* _Input material_
::::::::::

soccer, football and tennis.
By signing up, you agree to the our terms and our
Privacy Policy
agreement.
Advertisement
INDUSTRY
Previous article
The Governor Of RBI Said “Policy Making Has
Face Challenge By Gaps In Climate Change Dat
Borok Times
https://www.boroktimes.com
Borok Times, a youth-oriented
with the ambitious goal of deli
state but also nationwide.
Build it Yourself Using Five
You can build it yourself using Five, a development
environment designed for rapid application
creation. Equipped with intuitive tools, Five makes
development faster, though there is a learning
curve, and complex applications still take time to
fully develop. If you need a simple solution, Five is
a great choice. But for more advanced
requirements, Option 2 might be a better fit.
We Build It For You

::::::::::

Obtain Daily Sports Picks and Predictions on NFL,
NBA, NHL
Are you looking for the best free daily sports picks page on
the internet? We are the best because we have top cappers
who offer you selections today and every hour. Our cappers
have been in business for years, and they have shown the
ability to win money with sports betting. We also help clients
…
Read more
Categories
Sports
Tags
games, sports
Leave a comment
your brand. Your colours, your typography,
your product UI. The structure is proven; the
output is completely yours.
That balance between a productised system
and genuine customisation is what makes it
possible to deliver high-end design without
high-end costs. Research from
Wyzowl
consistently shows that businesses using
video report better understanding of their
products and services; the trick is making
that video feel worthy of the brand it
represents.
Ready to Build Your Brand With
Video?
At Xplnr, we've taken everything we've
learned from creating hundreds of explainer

::::::::::

* _Work to be completed_
Give only the lines from the one holding "that video feel worthy of the brand it" through the one holding "learned from creating hundreds of explainer", each restated exactly as it appears above.

* _Your solution_
that video feel worthy of the brand it
represents.
Ready to Build Your Brand With
Video?
At Xplnr, we've taken everything we've
learned from creating hundreds of explainer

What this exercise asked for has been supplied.